Our report also highlighted that:

– On 30 June 2020, there were 4,136 children and young people in out of home care in South Australia. Of those, 601 were living in residential care, which is 14.5% of the care population. South Australia continues to have the highest reliance on residential care in Australia, with the national average being 6.5%.

– This reliance is especially apparent when examining South Australian expenditure on care services, which accounted for $458,764,000 (or 79.9%) of child protection services spending. Of expenditure on care services, 58.2% (or $267,458,000) was spent on residential care services.

– Real expenditure on care services per placement night in South Australia is 35.1% higher than the national average.

– South Australia ranks second after outlier NT for total child protection services real expenditure per child aged 0-17 in the population in 2019-20, with national average expenditure being 23.8% lower than in South Australia.

– South Australian real expenditure on care services per child aged 0-17 in the population has increased by 39.6% from $888.8 per child in 2015-16, to $1,241.2 per child in 2019-20.

Read the Guardian’s South Australian Child Protection Expenditure Report 2021.

New rights for children and young people in care

We have a new Charter of Rights for Children and Young People in Care! The revised Charter has just been approved and will replace the existing rights that sets out what children and young people can expect and experience while they are in care.

The nine new rights reflect what children and young people said was important to them, and they are…

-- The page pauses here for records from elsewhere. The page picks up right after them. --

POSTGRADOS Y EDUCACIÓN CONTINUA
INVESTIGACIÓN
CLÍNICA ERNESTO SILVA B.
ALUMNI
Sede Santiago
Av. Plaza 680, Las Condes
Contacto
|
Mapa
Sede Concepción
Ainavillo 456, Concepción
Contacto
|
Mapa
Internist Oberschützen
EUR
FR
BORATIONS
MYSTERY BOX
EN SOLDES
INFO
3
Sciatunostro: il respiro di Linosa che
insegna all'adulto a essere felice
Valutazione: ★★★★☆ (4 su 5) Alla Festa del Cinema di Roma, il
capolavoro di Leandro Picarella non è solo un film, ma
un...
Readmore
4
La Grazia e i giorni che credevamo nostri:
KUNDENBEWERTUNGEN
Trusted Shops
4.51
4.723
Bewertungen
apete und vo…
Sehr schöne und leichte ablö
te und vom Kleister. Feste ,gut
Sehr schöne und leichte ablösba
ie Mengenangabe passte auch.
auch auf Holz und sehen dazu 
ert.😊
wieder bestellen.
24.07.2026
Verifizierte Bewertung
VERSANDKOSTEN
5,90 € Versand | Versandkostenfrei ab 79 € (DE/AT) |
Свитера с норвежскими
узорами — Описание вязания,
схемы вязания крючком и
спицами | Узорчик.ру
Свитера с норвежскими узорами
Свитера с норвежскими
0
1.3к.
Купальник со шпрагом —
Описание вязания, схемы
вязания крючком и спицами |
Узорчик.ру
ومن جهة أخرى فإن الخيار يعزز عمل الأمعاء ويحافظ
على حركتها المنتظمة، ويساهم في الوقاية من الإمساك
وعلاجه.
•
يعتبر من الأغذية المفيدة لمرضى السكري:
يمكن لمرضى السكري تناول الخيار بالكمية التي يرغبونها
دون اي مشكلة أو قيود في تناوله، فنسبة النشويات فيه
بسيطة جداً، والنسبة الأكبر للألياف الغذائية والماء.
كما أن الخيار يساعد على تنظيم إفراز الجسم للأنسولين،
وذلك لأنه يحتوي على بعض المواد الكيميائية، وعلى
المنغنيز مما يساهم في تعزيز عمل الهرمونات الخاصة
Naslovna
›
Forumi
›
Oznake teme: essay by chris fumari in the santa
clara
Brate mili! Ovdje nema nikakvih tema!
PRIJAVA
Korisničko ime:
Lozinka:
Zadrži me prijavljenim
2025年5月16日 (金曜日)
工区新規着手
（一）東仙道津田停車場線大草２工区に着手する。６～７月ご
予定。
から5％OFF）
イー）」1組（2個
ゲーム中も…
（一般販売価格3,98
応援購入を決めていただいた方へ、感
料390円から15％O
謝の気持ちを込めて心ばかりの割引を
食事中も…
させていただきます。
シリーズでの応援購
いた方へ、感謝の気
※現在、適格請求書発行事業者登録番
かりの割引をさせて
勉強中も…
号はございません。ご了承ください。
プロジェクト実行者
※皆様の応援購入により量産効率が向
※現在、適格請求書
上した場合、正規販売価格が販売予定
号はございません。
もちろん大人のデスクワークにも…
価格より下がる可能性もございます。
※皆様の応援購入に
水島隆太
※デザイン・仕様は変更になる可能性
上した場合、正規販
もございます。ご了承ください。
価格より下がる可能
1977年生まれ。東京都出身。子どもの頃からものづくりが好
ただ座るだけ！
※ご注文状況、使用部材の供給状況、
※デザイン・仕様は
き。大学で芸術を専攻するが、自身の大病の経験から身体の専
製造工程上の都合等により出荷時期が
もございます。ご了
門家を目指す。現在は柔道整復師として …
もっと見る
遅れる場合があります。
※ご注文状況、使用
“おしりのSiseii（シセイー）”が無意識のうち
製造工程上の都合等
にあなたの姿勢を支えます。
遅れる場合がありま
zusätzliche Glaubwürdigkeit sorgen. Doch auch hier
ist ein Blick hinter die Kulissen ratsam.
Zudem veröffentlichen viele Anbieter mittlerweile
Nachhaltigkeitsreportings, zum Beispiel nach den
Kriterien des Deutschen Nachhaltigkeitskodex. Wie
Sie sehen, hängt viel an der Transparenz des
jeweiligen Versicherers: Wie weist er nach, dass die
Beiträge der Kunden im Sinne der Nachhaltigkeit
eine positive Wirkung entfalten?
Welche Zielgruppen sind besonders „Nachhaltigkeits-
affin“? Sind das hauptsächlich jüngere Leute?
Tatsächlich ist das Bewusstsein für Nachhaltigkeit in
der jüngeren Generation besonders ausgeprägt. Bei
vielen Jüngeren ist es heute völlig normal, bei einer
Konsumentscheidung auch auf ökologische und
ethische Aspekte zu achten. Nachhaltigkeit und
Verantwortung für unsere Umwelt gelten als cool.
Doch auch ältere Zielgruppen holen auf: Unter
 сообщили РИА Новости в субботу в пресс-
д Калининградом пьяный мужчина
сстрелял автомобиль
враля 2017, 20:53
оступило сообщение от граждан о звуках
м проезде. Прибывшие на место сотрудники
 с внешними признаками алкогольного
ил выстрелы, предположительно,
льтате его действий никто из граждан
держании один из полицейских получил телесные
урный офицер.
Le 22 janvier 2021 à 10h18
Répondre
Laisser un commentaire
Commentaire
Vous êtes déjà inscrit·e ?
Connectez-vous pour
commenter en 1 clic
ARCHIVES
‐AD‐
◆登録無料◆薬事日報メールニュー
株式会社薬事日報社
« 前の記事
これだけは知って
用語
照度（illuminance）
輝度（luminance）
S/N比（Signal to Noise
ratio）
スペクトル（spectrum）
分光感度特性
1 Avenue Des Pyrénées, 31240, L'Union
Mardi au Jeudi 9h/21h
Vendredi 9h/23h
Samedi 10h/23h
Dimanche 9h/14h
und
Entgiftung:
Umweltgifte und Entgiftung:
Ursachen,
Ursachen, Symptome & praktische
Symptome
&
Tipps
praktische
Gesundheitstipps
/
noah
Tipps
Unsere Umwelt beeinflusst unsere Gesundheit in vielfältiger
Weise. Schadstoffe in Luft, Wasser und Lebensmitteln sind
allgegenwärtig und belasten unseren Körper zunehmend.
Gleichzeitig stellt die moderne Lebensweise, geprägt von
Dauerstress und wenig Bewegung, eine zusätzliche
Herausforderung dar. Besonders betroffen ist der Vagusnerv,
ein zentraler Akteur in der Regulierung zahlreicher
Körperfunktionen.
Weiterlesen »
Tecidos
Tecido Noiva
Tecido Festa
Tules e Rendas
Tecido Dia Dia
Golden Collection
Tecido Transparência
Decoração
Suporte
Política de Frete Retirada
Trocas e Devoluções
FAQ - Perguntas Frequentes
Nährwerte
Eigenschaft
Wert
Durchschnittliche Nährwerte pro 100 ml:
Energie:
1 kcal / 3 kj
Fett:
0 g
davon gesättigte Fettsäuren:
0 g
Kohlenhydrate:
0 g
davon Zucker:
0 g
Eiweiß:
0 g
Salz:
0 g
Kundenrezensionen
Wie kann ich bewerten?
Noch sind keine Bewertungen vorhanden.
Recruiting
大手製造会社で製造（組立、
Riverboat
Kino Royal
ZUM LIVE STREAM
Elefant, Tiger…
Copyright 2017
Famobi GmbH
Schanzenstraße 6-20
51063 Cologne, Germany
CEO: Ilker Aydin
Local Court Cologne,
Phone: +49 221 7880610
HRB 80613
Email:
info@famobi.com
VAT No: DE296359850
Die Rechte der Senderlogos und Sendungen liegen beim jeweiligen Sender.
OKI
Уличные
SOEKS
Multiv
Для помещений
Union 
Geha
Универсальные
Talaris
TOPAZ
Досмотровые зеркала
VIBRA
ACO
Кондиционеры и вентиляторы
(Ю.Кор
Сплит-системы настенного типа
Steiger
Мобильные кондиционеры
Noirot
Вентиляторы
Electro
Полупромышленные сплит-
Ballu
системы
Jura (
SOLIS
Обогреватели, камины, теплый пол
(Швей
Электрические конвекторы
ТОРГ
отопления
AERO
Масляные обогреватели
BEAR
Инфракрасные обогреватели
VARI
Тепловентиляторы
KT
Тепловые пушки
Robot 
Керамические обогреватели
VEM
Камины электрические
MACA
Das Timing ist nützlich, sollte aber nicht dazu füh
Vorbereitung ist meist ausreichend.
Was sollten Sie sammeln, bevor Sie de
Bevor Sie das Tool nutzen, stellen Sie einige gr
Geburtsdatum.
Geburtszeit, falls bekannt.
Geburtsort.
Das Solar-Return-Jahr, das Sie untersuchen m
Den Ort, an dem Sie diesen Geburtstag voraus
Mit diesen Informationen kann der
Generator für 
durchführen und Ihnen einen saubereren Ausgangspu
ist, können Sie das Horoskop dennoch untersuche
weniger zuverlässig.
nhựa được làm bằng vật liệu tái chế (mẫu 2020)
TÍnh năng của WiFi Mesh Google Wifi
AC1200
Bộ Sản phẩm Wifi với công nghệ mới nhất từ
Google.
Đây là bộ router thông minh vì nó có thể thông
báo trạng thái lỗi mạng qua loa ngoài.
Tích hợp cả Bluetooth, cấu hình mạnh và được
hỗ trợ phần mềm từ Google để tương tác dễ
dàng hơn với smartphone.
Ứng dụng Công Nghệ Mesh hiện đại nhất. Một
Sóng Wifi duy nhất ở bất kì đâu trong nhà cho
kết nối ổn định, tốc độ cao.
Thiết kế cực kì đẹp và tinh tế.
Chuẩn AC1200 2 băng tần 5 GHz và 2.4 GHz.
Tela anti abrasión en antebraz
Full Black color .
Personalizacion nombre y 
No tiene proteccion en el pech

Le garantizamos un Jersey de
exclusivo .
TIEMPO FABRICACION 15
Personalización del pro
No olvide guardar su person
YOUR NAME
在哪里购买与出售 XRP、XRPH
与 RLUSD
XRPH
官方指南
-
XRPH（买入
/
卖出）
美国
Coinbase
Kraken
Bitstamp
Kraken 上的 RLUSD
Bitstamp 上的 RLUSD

– I have the right to be safe and well cared for

– I have the right to be listened to and have a say in decisions that affect me

– I have the right to be myself and to be treated with respect

– I have the right to connect with my culture

– I have the right to have contact with people who matter to me

– I have the right to good health, fun and play

– I have the right to privacy

– I have the right to a good education

– I have the right to get the support I need so I’m ready to leave care and feel good about my future.

The Charter also provides explanations about what each of the rights mean – based on what young people told us – and includes contact details for children and young people if they don’t think their rights are being respected and they need someone to talk to or make a complaint.

Read the Charter of Rights in full.

You can also read the full report about the review process and consultation feedback from the review participants that was provided to the Minister for Child Protection in January this year.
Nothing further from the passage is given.